More SDN, More Network Design

A recent post in a LinkedIn forum asked whether the introduction of SDN would signal the end for network designers. Can the centralised intelligence of the SDN controller render slow, fallible, human planners and designers obsolete?

I remember the same question being asked when service providers started to roll-out IP.

Before IP, network design was a precise and laborious task. Switching points were limited and expensive. Resources, like timeslots and ports, were dedicated to individual services or circuits. You had to spend a lot of time planning the network topology and designing services to follow a specific, fixed route from A to B.

IP was going to make life much easier for designers. Because IP is smart, IP can find its own paths for packets, and IP can work around outages, IP traffic simply shares resources from the big pool of network capacity.

But, of course, the complexity of a CSP network and the fact that IP devices are unaware of cost, QoS, or business objectives when making routing decisions means that design is still necessary for carrier IP networks. IP devices will do what they can the get traffic from A to B, but without guidance or design the best they can do if find the ‘shortest path’ using simple Dijkstra path computes. Protocols like OSPF, ISIS, BGP allow some further design of the topology that IP devices then work within, but each device remains unaware of any objective other than forwarding data packets to the next hop.

A combination of ‘dumb’ path computes  and size/complexity leading to unpredictable resource utilisation during high-traffic or failure conditions means that carrier IP networks demand a great deal of design.

The same will apply to SDN enabled networks.

Yes, SDN will mean the network can do more, in real time, to ensure the delivery of services. The intelligence of the SDN controller can implement more policies and rules beyond simple Dijkstra path computes. The SDN controller could, for example, be aware of how demand varies through the day, prioritising routes to better balance load and increase service quality.

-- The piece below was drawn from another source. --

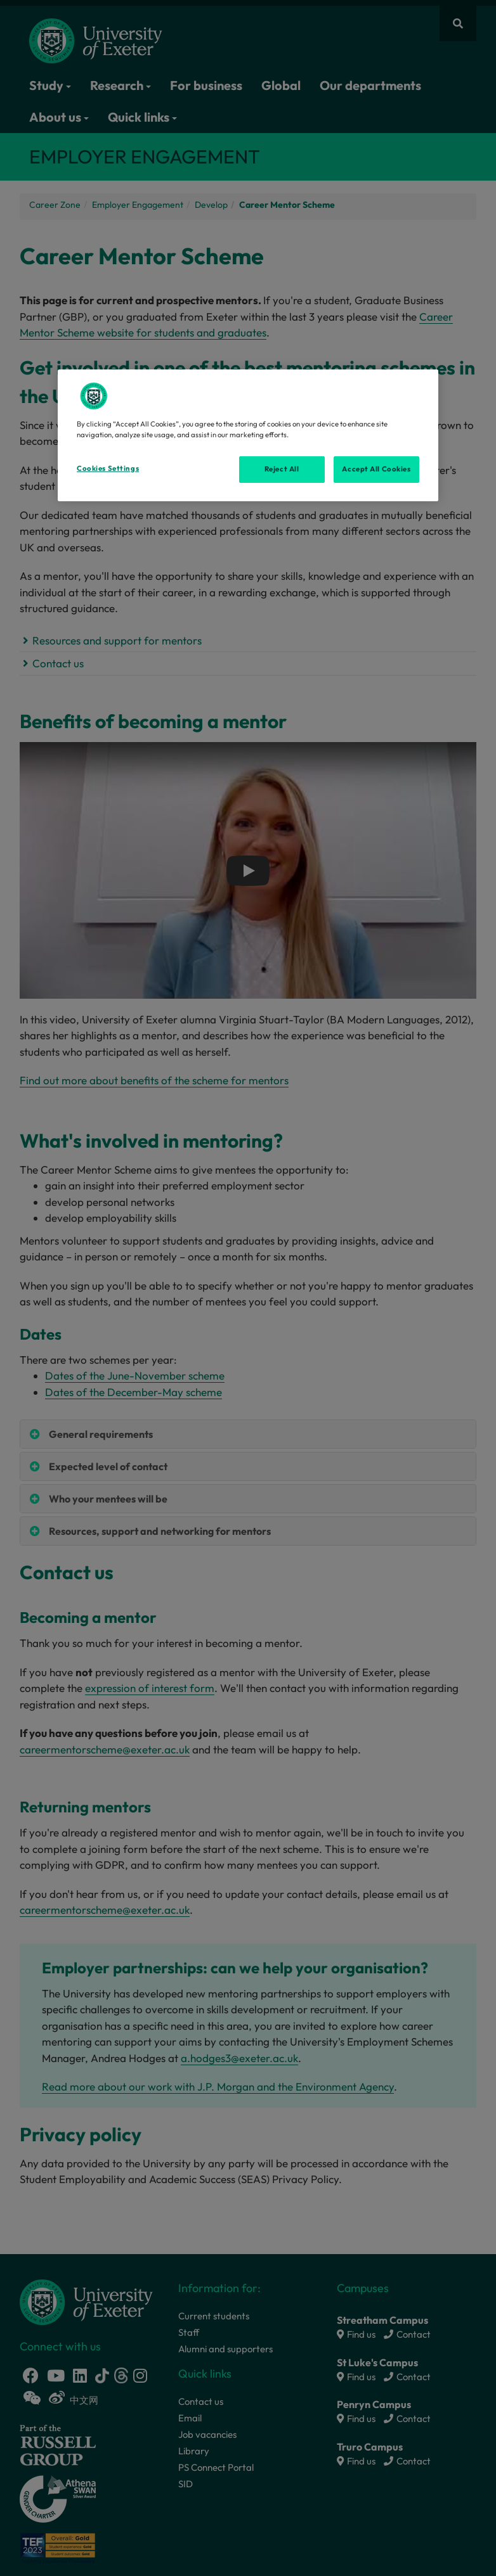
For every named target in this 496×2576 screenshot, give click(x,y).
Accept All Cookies (376, 469)
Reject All (281, 469)
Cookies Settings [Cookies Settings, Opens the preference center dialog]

That would be nice. But there is still a need to design a network in such a way that SDN can function effectively. The usual challenges of avoiding overbuild/underbuild of capacity remain. The need to ensure that there are alternative or resilient routes through the network under failure conditions remains. These things can only be ensured, efficiently, with good network design.

Look at it another way: SDN gives you more ways to design topologies and design routes. You’re going to need to do more design to leverage SDN’s capabilities.